Estos padres o familiares candorosos no se dan cuenta de que engañar así a los niños es lo peor que les pueden hacer. Porque los niños pueden entender muy bien que sus padres se hayan separado o se hayan quedado en paro, pero lo que esos niños no podrán entender jamás es que no puedan ver a su madre o a su padre porque se han ido de viaje (y sin despedirse, además), o porque están trabajando, o por cualquiera de las torpes excusas que se les dan. Tengo la impresión de que estos padres obsesionados con la idea de no traumatizar a sus hijos suelen ser los mismos que desconfían de las vacunas y que prefieren la medicina natural -la homeopatía, las tisanas, los remedios naturales- antes que los tratamientos médicos "convencionales" y los medicamentos fabricados por los laboratorios. Y estos padres acaban obligando a sus hijos a vivir en una ocultación constante de la realidad, que al final sólo consigue dejarlos indefensos ante el más mínimo contratiempo o la más mínima adversidad. Y aunque no nos guste oírlo, hay muchas opciones políticas que se inspiran en este terror neurótico a enfrentarse con los hechos desagradables -e inevitables- de la vida.

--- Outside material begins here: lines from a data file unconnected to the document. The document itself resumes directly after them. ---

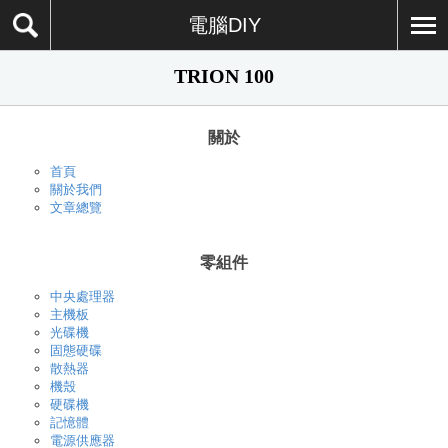
電腦DIY
TRION 100
關於
首頁
關於我們
文章總覽
零組件
中央處理器
主機板
光碟機
固態硬碟
散熱器
機殼
硬碟機
記憶體
電源供應器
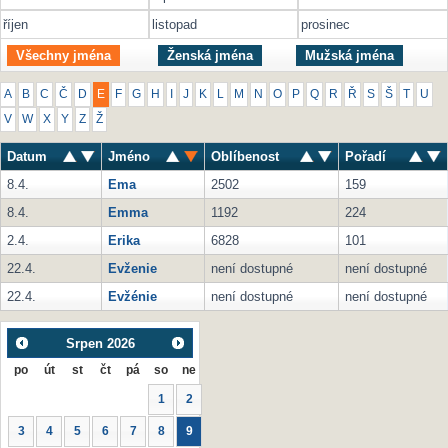
říjen
listopad
prosinec
Všechny jména
Ženská jména
Mužská jména
A
B
C
Č
D
E
F
G
H
I
J
K
L
M
N
O
P
Q
R
Ř
S
Š
T
U
V
W
X
Y
Z
Ž
Datum
Jméno
Oblíbenost
Pořadí
8.4.
Ema
2502
159
8.4.
Emma
1192
224
2.4.
Erika
6828
101
22.4.
Evženie
není dostupné
není dostupné
22.4.
Evžénie
není dostupné
není dostupné
Srpen
2026
po
út
st
čt
pá
so
ne
1
2
3
4
5
6
7
8
9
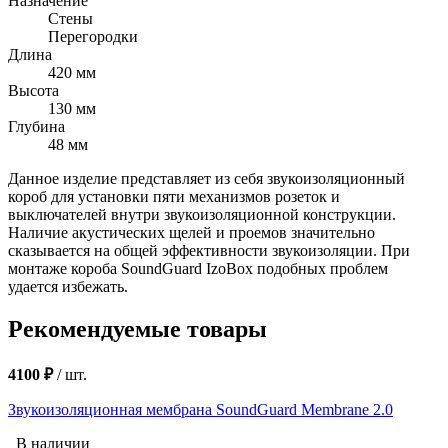
Назначение
Стены
Перегородки
Длина
420 мм
Высота
130 мм
Глубина
48 мм
Данное изделие представляет из себя звукоизоляционный
короб для установки пяти механизмов розеток и
выключателей внутри звукоизоляционной конструкции.
Наличие акустических щелей и проемов значительно
сказывается на общей эффективности звукоизоляции. При
монтаже короба SoundGuard IzoBox подобных проблем
удается избежать.
Рекомендуемые товары
4100 ₽
/
шт.
Звукоизоляционная мембрана SoundGuard Membrane 2.0
В наличии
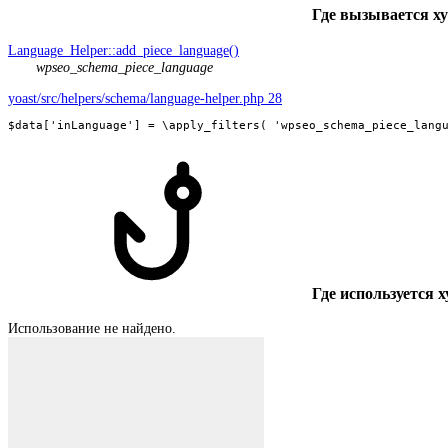
Где вызывается х
Language_Helper::add_piece_language()
wpseo_schema_piece_language
yoast/src/helpers/schema/language-helper.php 28
$data['inLanguage'] = \apply_filters( 'wpseo_schema_piece_lang
Где используется х
Использование не найдено.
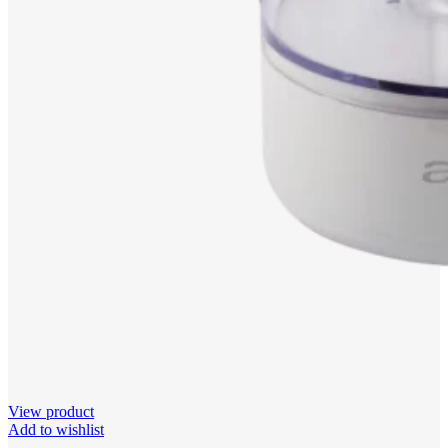
View product
Add to wishlist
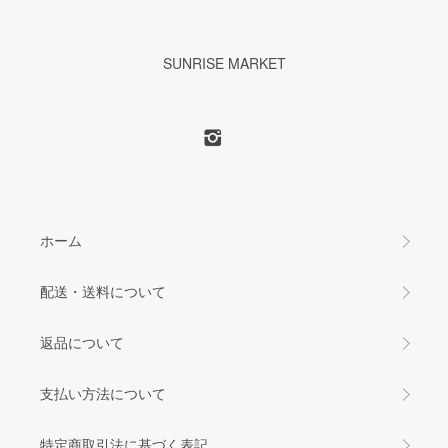
SUNRISE MARKET
ホーム
配送・送料について
返品について
支払い方法について
特定商取引法に基づく表記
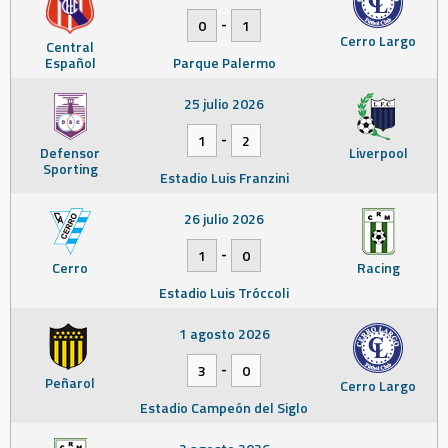
-
0
1
Cerro Largo
Central
Español
Parque Palermo
25 julio 2026
-
1
2
Defensor
Liverpool
Sporting
Estadio Luis Franzini
26 julio 2026
-
1
0
Cerro
Racing
Estadio Luis Tróccoli
1 agosto 2026
-
3
0
Peñarol
Cerro Largo
Estadio Campeón del Siglo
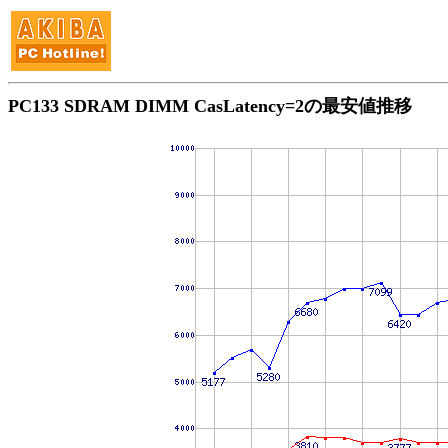
PC133 SDRAM DIMM CasLatency=2の最安値推移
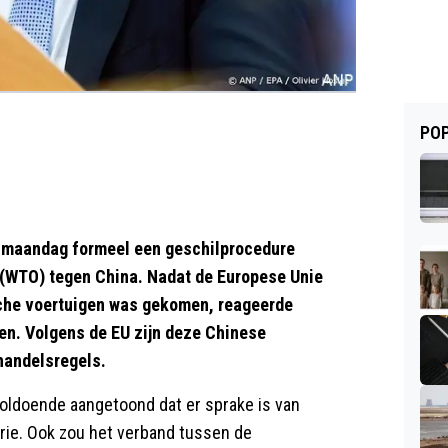
POP
 maandag formeel een geschilprocedure
(WTO) tegen China. Nadat de Europese Unie
sche voertuigen was gekomen, reageerde
men. Volgens de EU zijn deze Chinese
 handelsregels.
ldoende aangetoond dat er sprake is van
rie. Ook zou het verband tussen de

Lo extraño es que las actitudes así -las que enmascaran todo lo que pueda ser desagradable o doloroso- tienen cada vez más adeptos, mientras la realidad diaria se va haciendo cada vez más dolorosa y más desagradable. Los ricos no están dispuestos a perder ni un solo céntimo, como demuestran las revelaciones de los papeles de Panamá, mientras que las condiciones laborales empeoran día a día y las perspectivas se vuelven cada vez más negras. Pero muchos de nosotros, y encima los que se creen más avanzados y más progresistas, se empeñan en cerrarles los ojos a los niños para que no perciban nada a su alrededor que pueda resultarles incómodo, amargo o doloroso. Y por la misma razón, los organizadores de una maratón se niegan a aceptar que la muerte de dos corredores ya maduros pueda ser un hecho de lo más natural, por duro que resulte aceptarlo. Está visto que seguimos empeñados en vivir de espaldas a la realidad. Ésa es nuestra peor neurosis contemporánea.